With the planned spinoff of its newspaper unit underway, Tribune Co. is turning its attention to its real estate.
The media company announced Tuesday the hiring of real estate veteran Murray McQueen to fill the newly created position of president of real estate. He will assess whether Tribune is making as much money as it can from its holdings, including the historic Los Angeles Times headquarters in downtown L.A.
All told, the company owns more than 7 million square feet of real estate, including buildings, printing plants and other facilities.
“Just like the other assets owned by the company, it’s important that we think strategically about how best to maximize the value of our real estate for our shareholders,” Peter Liguori, Tribune’s chief executive, wrote in a memo to employees.
Tribune said last week that it would cleave off its newspaper unit into a separate company consisting of The Times, the Chicago Tribune and its six other daily papers. All other assets — including real estate and ownership stakes in several valuable Internet companies — would remain part of Tribune Co.
Without those assets, the new publishing unit would have less of a financial cushion. The newspapers’ ad revenue has slid sharply, leaving them little room to maneuver if the economy sours.
“That’s certainly not the intention of the Tribune board or its large investors, to set this up for failure — but it’s a risk,” said Craig Huber, a media analyst at Huber Research Partners. “You don’t have anything you can fall back on. You can’t sell any real estate or Internet properties.”
In the first quarter, Tribune’s newspaper ad revenue sagged 9% after sliding 14.5% the previous two years.
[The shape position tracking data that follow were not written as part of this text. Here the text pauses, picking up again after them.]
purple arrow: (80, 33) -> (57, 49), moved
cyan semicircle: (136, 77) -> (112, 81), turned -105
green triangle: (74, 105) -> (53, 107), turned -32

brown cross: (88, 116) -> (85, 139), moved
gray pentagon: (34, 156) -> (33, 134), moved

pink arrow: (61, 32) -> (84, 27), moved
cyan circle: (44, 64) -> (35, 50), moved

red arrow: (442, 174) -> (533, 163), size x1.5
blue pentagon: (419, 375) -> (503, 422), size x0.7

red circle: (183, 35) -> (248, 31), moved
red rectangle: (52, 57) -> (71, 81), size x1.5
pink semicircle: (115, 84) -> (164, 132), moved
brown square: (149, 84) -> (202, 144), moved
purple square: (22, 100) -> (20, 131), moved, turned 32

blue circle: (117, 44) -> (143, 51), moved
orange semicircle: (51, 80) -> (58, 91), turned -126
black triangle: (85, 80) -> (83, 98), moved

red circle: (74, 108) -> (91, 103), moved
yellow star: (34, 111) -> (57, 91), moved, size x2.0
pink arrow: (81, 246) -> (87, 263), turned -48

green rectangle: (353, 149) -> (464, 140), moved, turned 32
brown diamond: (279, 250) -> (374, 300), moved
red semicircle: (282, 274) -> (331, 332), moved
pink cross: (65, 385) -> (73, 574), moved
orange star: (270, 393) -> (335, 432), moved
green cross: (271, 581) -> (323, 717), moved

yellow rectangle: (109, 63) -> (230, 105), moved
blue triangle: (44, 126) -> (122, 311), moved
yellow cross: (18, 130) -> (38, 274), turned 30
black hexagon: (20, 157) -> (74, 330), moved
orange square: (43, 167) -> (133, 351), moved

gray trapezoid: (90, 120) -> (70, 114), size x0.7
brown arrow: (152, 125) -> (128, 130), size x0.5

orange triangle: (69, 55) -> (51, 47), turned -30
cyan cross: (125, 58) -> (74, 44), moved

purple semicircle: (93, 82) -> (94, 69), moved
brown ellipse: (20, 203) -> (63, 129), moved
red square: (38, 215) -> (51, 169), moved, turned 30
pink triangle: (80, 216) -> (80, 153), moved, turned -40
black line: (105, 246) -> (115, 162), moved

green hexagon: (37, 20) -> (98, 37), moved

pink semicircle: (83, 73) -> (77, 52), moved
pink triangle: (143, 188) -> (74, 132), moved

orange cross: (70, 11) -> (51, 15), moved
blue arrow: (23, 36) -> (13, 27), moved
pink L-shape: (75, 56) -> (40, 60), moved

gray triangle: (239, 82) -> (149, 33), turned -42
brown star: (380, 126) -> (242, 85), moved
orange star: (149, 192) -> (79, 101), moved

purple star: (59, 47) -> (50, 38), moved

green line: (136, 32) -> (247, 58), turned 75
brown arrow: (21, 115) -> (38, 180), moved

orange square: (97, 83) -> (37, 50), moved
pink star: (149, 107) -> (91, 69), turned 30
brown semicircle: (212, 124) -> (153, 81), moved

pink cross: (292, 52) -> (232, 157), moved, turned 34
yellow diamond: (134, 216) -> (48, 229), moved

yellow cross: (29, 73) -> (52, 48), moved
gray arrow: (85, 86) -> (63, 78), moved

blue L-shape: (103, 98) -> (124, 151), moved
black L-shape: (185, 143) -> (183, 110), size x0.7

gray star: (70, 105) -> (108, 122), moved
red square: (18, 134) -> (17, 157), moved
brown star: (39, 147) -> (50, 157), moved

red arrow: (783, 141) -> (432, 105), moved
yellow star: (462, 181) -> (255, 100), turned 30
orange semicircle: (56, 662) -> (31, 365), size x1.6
All the papers remain profitable, partly because of deep layoffs and cost cuts.
By one estimate, real estate has constituted about half of the value of all newspaper companies sold in the last three years. And property remains a crucial insurance policy for hard-hit newspapers.
Tribune has considered selling its landmark Los Angeles headquarters several times over the years. But deals could not be struck, partly because of unfavorable market conditions, a less-than-prime location and the challenge of reconfiguring the building for other uses.
The Washington Post has considered selling its signature building to raise cash to carry it through the industry’s current travails. The New York Times raised $225 million in 2009 by selling its newly constructed headquarters and renting back space from the investment firm that bought it. The paper has an option to buy back the building after 10 years.
Tribune has yet to release crucial details about the proposed spinoff, including the share of debt that the publishing unit would inherit from the parent company and how much capital it would be given to sustain itself.
News Corp., which completed the split of its entertainment and publishing holdings last month, earmarked $2.6 billion in cash and no debt to its newspaper unit.
One analyst said Tribune’s stand-alone newspaper unit would be able to weather tough times even without its real estate assets. Cost cutting and new revenue sources such as online subscriptions have helped offset print advertising declines, said Matt Kaplan, an analyst at Imperial Capital in Los Angeles.
“Yes, [ad revenue] is declining, but they’ve been able to rationalize expenses at the same time,” Kaplan said.
McQueen, the new Tribune real estate chief, co-founded Channel West Group, a Los Angeles real estate investment firm, in 2011. Previously he was an executive at private equity firm Cerberus Capital.